I don’t believe this is the case, so why the discrimination? And why the lack of public outcry?

Because to question a black forum for blacks only is deemed as being insensitive for the years of oppression that they underwent – the fact that it marginalises whites, coloureds and Indians is inconsequential.

It is true that white males have dominated the business and political worlds for centuries, and that this should and is changing, but this obsession with being politically correct is changing our discourses beyond repair.

We find ourselves constantly biting our tongues when discussing politics in the company of South African blacks; walking on eggshells around Christians in case our own beliefs offend them.

Am I racist or an Afro-pessimist? If so, then why do my Zimbabwean and Congolese friends have the same views about the direction our South African leadership is taking us? They’re black; have their minds all been colonised so they can’t think objectively?

Am I insensitive to others’ beliefs? When a Christian wants to convert my friend, Mark, but puts his fingers in his ears when Mark talks about evolution, who is narrow-minded?

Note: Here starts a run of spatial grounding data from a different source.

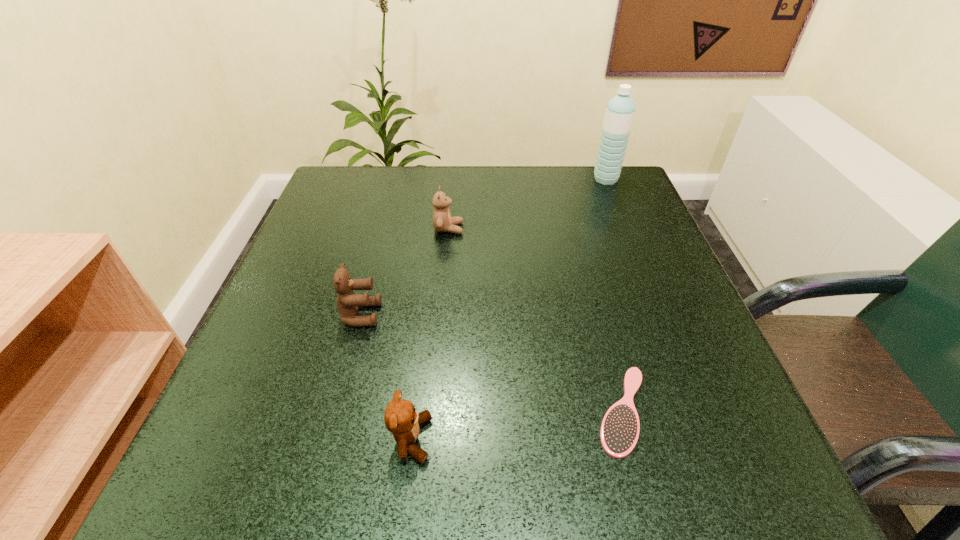 The height and width of the screenshot is (540, 960). I want to click on the rightmost object, so click(x=620, y=110).

Locate an element on the screen. This screenshot has height=540, width=960. water bottle is located at coordinates click(620, 110).

Where is `the second farthest teddy bear`? The height and width of the screenshot is (540, 960). the second farthest teddy bear is located at coordinates (347, 301).

Identify the location of the leftmost teddy bear. (347, 301).

Image resolution: width=960 pixels, height=540 pixels. I want to click on the farthest teddy bear, so click(442, 221).

Locate an element on the screen. The height and width of the screenshot is (540, 960). the nearest teddy bear is located at coordinates (400, 418).

Locate an element on the screen. The width and height of the screenshot is (960, 540). the second object from right to left is located at coordinates (619, 432).

You are a GUI agent. You are given a task and a screenshot of the screen. Output one action in this format:
    pyautogui.click(x=<x>, y=<y>)
    Task: Click on the hairbrush
    
    Given the screenshot: What is the action you would take?
    pyautogui.click(x=619, y=432)

Find the location of a particular element. The image size is (960, 540). free space located on the left of the water bottle is located at coordinates (574, 179).

This screenshot has width=960, height=540. In order to click on vacant position located 0.320m on the face of the leftmost object in this screenshot , I will do `click(558, 314)`. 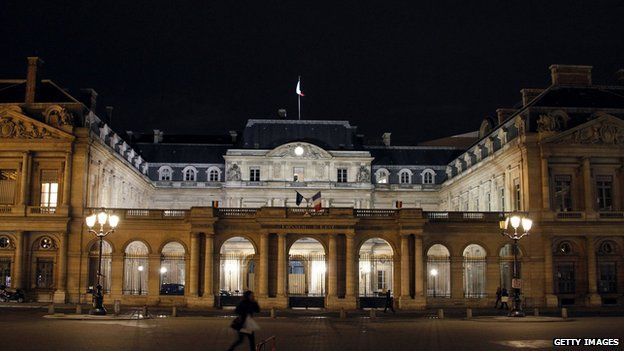 Find the location of a particular element. The image size is (624, 351). decorative molding is located at coordinates (x=29, y=131). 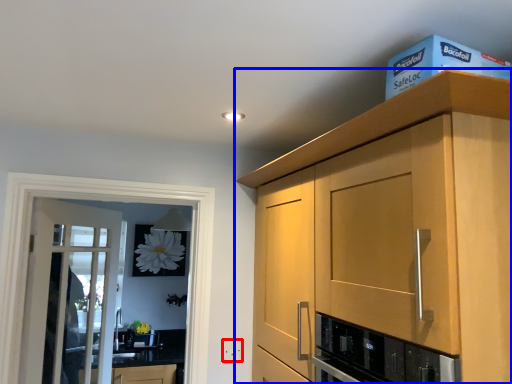 Question: Which object is closer to the camera taking this photo, electric outlet (highlighted by a red box) or cabinetry (highlighted by a blue box)?

Choices:
 (A) electric outlet
 (B) cabinetry

Answer: (B)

This ridiculous idea that it is disrespectful to have a differing or controversial opinion on anything stems from fear – the fear that we will appear intolerant if we speak our mind or question another’s views; the fear that we will be ostracised by our community, or one day even incarcerated.

There seems to be a belief that one has a right to not be upset or offended, but our Constitution bestows no such right.

For there to be healthy, robust and meaningful debate on anything there is the guarantee that some people will be offended – to end racism, sexism, and all the other “isms” in our society thought leaders need to express their views without fear.

We must understand that we have the right to offend.